- **THE INPUT**:

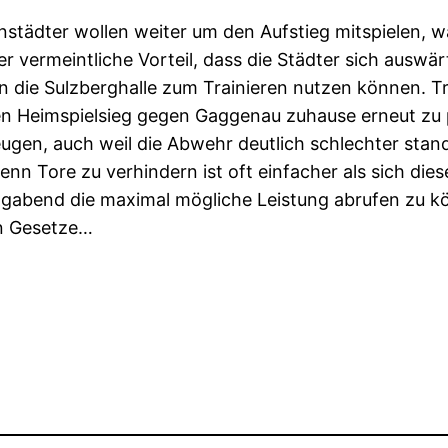
eudenstädter wollen weiter um den Aufstieg mitspielen,
er vermeintliche Vorteil, dass die Städter sich auswä
ten die Sulzberghalle zum Trainieren nutzen können.
en Heimspielsieg gegen Gaggenau zuhause erneut zu 
n, auch weil die Abwehr deutlich schlechter stand a
n Tore zu verhindern ist oft einfacher als sich diese
agabend die maximal mögliche Leistung abrufen zu 
en Gesetze…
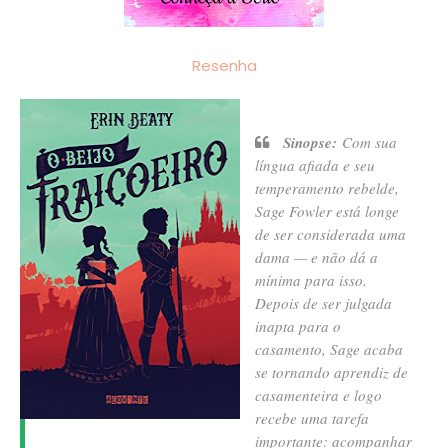
Resenha
Sinopse:
Com sua
língua afiada e seu
temperamento rebelde,
Sage Fowler está longe
de ser considerada uma
dama — e não dá a
mínima para isso.
Depois de ser julgada
inapta para o
casamento, Sage acaba
se tornando aprendiz de
casamenteira e logo
recebe uma tarefa
importante: acompanhar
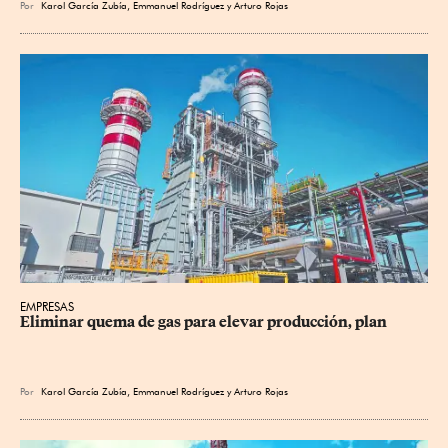
Por
Karol García Zubía
,
Emmanuel Rodríguez
y
Arturo Rojas
EMPRESAS
Eliminar quema de gas para elevar producción, plan
Por
Karol García Zubía
,
Emmanuel Rodríguez
y
Arturo Rojas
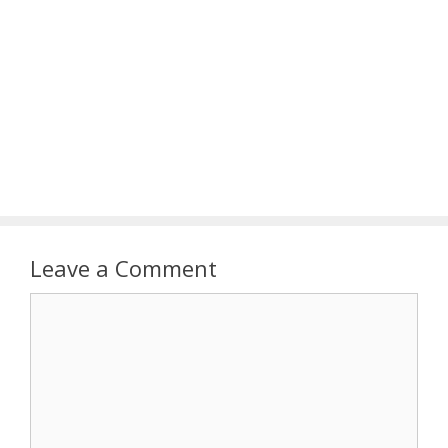
Leave a Comment
Comment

- **TASK PROMPT**: Show a copy of each line from the data that includes the word "sich".

- **FINISHED EXERCISE**:
er vermeintliche Vorteil, dass die Städter sich auswä
n Tore zu verhindern ist oft einfacher als sich diese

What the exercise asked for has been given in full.